Given information -

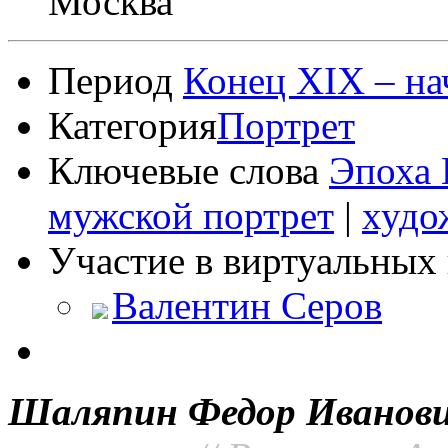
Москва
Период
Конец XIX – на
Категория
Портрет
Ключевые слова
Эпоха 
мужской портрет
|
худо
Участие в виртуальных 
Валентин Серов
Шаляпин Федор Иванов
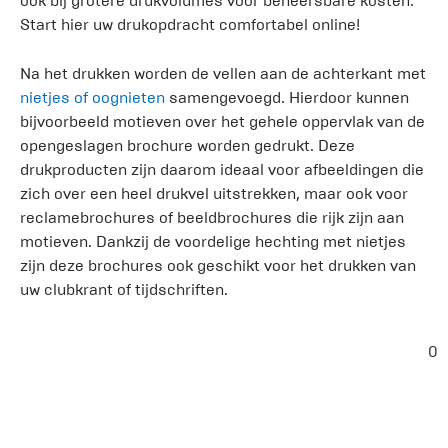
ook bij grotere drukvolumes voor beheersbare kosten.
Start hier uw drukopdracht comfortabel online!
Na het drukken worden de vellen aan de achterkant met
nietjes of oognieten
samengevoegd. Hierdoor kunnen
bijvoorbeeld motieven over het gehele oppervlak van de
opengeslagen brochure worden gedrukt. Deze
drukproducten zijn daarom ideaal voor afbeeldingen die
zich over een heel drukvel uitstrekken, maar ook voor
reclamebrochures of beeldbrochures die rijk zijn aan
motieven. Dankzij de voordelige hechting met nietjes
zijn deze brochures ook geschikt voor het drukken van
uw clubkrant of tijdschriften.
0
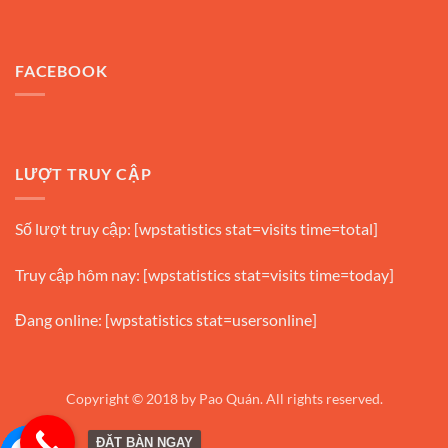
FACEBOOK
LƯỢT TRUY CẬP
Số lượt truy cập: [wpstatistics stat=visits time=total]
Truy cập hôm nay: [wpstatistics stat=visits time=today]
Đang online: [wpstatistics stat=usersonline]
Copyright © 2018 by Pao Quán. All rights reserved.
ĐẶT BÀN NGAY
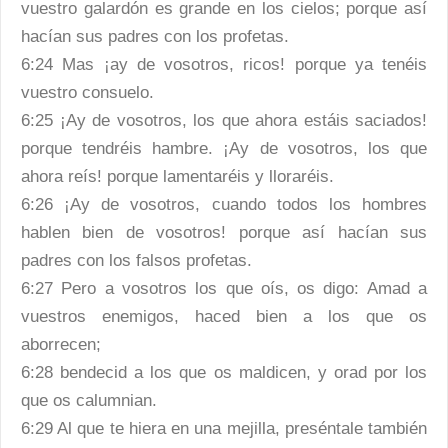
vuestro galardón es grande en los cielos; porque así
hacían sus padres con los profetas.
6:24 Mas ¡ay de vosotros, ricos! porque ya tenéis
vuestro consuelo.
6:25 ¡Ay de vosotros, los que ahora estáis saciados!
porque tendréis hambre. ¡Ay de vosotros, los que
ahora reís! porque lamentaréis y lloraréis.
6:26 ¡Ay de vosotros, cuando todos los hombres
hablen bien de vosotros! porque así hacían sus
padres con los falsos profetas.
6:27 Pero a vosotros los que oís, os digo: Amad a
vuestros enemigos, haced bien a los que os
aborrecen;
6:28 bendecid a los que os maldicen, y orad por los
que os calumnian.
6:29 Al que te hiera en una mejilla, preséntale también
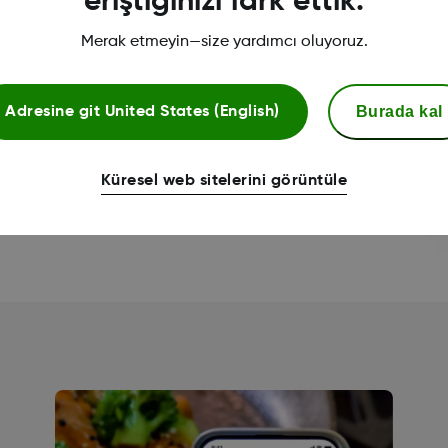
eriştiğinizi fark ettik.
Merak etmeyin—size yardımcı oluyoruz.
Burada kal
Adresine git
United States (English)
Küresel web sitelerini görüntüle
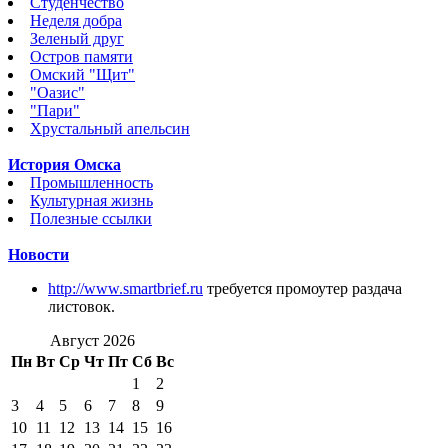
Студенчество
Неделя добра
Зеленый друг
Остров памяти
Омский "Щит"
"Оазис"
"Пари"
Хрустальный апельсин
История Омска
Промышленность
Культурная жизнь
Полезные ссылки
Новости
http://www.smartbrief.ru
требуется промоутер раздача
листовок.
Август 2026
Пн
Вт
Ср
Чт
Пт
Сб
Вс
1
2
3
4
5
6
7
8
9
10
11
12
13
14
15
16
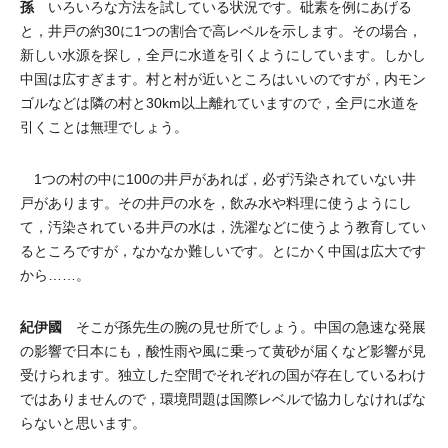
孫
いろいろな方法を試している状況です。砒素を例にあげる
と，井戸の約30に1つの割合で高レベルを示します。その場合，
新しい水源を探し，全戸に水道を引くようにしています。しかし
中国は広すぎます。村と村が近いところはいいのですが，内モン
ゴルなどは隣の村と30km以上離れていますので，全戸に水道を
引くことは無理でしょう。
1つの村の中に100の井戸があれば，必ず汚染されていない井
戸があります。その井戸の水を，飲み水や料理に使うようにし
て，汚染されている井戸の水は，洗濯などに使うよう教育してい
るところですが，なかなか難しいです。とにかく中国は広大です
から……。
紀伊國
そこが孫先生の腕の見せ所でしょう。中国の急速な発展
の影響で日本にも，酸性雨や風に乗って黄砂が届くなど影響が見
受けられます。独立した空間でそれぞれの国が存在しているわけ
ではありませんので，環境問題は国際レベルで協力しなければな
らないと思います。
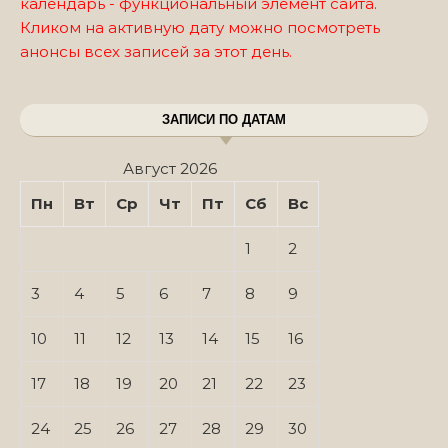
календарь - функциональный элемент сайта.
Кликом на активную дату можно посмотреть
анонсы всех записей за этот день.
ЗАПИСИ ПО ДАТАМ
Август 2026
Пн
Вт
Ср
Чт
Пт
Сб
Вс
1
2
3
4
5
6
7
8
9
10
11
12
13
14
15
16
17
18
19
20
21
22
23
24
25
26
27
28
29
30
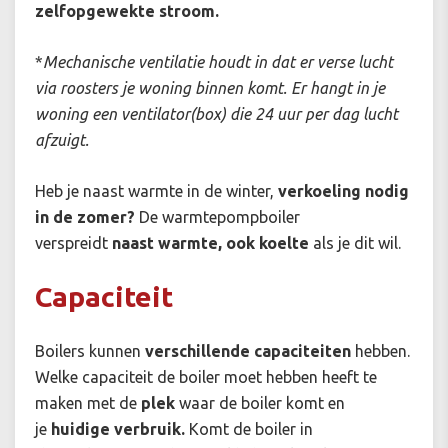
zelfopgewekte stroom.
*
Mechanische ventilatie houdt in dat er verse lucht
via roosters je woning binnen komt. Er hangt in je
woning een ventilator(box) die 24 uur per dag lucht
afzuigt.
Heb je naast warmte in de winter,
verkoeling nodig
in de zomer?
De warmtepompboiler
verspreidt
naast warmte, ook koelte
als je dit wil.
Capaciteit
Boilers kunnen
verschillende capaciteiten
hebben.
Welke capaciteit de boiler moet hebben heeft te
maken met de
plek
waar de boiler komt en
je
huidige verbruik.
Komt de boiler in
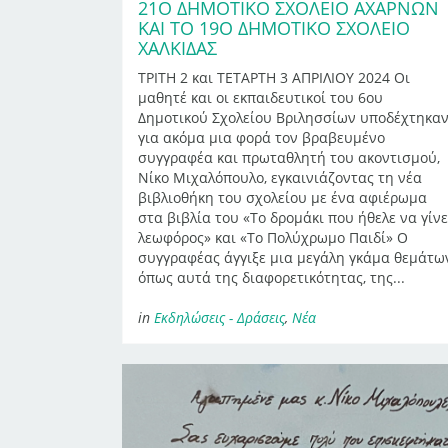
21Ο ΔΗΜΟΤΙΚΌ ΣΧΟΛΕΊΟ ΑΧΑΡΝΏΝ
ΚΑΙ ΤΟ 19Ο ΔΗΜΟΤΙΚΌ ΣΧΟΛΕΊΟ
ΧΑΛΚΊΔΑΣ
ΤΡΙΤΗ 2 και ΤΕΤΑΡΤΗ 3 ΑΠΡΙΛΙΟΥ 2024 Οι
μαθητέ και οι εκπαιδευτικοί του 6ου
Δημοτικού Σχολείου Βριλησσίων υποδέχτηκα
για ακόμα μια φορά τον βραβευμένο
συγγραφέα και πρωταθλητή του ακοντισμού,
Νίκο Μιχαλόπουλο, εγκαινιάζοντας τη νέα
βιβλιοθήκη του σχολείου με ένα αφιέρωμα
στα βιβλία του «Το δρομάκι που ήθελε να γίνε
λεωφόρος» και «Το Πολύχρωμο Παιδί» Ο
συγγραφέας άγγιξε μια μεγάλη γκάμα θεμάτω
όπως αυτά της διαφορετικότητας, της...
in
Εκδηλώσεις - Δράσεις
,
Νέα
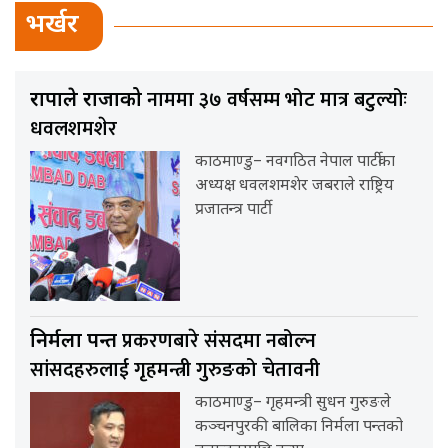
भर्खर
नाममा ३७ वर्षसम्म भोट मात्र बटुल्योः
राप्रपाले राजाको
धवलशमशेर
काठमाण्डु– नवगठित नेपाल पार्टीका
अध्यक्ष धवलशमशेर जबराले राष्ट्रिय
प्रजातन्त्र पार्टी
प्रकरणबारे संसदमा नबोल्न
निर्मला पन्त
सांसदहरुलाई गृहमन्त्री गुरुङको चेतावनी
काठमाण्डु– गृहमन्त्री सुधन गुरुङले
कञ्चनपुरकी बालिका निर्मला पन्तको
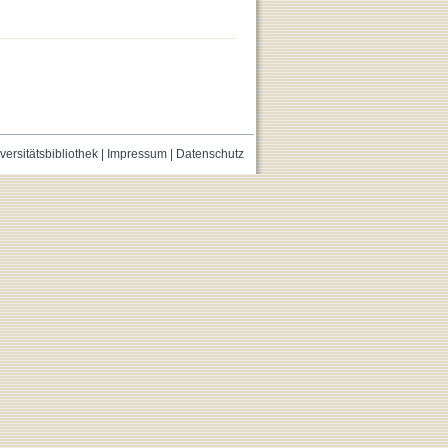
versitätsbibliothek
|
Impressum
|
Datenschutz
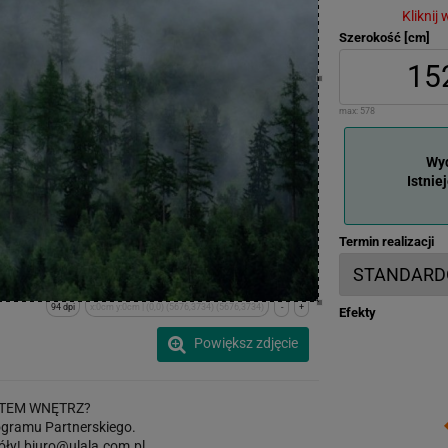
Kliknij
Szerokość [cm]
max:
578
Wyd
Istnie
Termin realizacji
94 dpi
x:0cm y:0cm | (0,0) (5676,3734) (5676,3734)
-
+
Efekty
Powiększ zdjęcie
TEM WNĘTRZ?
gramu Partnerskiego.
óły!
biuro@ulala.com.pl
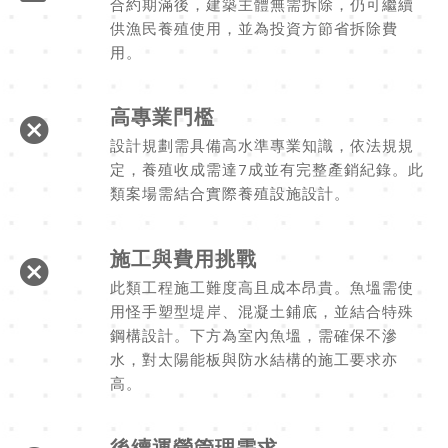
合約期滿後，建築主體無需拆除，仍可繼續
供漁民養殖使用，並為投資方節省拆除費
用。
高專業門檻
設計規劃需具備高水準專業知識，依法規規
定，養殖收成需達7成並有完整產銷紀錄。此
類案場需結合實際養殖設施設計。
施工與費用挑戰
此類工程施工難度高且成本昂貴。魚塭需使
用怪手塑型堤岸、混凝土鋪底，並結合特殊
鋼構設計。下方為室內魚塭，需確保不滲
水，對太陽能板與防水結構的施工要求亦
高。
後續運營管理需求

Directions for this task - An exact printout of the entries is wanted, covering the first line through the line holding "Start hier uw", with pictures kept out of it.

Solved problem -
Москва
Период
Конец XIX – на
Категория
Портрет
Ключевые слова
Эпоха 
мужской портрет
|
худо
Участие в виртуальных 
Валентин Серов
Шаляпин Федор Иванов
ook bij grotere drukvolumes voor beheersbare kosten.
Start hier uw drukopdracht comfortabel online!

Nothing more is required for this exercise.